*WHAT THIS TASK INVOLVES*. What number of lines in the entries hold the string "России"? Answer with it alone.
═══ THE RECORDS
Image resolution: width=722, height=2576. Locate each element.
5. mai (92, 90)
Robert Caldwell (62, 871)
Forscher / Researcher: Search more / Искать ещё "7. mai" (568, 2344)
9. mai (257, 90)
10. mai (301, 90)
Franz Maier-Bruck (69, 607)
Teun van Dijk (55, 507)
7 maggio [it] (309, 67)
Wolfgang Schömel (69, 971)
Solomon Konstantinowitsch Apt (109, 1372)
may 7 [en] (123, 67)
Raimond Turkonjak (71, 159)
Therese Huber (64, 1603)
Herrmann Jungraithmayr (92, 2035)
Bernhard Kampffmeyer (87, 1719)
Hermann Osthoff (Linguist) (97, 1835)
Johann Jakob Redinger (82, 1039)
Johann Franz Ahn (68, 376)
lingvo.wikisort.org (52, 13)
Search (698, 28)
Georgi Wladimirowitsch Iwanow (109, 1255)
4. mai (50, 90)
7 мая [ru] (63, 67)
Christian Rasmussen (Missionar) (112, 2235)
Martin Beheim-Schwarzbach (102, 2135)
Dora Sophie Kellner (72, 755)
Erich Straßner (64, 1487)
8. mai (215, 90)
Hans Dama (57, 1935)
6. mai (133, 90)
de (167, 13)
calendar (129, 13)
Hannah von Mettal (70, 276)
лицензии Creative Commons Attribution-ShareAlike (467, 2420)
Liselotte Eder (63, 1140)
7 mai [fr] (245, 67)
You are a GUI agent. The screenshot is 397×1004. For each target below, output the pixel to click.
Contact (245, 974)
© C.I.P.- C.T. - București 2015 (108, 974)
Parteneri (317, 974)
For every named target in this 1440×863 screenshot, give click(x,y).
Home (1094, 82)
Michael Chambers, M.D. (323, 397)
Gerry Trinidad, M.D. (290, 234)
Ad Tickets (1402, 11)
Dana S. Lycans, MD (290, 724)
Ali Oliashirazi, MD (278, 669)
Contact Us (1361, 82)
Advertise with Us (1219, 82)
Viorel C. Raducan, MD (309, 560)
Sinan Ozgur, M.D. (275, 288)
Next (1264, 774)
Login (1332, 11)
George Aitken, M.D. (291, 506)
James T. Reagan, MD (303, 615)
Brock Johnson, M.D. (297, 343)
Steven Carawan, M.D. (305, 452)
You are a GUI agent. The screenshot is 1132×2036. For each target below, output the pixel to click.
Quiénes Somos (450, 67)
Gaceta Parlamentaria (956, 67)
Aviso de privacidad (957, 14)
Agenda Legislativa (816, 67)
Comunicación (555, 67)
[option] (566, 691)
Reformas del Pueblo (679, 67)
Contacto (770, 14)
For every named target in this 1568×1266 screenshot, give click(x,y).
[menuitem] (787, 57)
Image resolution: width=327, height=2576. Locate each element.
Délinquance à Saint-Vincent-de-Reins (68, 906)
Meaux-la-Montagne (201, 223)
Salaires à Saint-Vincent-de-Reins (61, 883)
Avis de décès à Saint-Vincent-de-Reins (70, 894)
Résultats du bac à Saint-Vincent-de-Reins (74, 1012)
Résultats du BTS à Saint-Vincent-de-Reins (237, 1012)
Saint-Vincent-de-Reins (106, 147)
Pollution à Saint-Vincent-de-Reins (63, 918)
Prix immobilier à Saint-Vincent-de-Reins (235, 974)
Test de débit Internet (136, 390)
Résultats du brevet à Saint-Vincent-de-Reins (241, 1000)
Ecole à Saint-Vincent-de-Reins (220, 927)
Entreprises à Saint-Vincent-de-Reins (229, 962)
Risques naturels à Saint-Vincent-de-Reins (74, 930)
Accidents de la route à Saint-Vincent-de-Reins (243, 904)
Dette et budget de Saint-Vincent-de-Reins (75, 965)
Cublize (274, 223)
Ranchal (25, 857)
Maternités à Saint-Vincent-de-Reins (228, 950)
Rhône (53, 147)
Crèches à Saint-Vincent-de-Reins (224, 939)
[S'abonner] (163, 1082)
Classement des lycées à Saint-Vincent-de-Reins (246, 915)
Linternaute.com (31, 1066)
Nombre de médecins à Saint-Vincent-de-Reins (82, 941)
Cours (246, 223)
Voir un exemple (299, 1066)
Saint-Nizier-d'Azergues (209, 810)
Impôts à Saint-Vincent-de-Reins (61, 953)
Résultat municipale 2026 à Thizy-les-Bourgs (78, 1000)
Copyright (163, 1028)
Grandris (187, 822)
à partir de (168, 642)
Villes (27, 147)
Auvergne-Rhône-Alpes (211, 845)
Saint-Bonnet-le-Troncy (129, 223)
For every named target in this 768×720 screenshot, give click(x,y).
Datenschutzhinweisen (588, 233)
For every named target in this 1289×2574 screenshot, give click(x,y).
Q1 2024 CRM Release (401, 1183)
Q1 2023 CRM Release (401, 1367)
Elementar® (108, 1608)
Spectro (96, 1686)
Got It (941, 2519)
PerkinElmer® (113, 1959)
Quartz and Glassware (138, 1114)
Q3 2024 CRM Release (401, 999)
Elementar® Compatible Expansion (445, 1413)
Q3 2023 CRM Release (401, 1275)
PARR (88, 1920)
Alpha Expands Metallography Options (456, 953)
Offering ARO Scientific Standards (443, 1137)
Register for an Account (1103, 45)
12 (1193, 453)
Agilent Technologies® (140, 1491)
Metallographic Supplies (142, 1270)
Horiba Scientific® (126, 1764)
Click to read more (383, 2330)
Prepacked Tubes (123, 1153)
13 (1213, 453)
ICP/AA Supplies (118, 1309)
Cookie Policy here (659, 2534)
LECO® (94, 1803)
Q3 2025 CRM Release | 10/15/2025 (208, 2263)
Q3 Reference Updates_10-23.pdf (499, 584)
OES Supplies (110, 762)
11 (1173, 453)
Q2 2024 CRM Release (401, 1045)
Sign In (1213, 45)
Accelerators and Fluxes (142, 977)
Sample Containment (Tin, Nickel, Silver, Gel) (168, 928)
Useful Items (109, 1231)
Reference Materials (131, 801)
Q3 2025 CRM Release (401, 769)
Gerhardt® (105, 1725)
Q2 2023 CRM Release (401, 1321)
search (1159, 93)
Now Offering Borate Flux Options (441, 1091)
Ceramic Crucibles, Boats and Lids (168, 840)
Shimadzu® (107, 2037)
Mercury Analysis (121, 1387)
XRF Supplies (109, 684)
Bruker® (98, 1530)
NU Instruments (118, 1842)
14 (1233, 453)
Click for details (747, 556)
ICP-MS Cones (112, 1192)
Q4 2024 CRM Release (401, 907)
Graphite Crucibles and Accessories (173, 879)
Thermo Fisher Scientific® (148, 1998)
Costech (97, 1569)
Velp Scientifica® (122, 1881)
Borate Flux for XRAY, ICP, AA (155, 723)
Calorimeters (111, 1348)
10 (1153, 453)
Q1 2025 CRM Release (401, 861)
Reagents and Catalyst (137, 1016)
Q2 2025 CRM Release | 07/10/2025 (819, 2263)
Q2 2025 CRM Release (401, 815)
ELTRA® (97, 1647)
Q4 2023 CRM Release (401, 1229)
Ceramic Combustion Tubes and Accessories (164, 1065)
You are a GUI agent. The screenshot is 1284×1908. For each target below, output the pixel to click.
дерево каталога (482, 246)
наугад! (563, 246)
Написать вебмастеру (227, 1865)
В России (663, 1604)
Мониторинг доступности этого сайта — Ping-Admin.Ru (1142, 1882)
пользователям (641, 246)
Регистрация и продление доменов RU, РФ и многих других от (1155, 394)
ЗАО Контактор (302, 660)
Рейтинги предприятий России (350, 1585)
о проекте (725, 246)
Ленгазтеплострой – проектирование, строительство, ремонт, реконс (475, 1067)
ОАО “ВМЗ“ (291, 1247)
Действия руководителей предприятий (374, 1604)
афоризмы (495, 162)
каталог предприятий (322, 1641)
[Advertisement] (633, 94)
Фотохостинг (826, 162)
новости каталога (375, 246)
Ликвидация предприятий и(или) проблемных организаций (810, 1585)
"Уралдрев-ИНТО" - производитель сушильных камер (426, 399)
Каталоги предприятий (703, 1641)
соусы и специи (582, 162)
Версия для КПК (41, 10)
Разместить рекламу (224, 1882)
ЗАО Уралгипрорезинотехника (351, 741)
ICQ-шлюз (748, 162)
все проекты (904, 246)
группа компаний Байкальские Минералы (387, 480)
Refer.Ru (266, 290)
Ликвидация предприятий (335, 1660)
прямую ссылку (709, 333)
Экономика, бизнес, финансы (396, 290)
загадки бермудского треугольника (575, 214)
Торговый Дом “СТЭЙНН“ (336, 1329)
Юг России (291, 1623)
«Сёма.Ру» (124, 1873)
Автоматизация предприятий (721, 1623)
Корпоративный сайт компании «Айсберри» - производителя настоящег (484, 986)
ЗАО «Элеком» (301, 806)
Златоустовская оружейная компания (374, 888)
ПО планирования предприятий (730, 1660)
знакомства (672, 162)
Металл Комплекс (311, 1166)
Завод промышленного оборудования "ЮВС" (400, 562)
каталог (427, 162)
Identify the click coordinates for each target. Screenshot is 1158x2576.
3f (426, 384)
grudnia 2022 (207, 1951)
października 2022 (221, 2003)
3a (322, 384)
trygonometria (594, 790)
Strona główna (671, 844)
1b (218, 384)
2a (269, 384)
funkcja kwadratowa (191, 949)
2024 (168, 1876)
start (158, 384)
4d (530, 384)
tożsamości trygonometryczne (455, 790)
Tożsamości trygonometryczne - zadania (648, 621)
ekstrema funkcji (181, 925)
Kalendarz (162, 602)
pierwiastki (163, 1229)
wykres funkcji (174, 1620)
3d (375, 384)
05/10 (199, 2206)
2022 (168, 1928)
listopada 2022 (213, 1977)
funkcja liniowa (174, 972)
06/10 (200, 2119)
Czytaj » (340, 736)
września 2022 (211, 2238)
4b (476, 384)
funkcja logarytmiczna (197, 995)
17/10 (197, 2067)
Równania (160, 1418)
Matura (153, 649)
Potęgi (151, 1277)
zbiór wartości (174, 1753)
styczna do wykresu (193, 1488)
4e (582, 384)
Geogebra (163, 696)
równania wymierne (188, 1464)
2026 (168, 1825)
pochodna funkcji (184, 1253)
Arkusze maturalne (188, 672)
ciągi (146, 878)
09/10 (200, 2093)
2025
══════
*RESPONSE TO THIS EXERCISE*. 3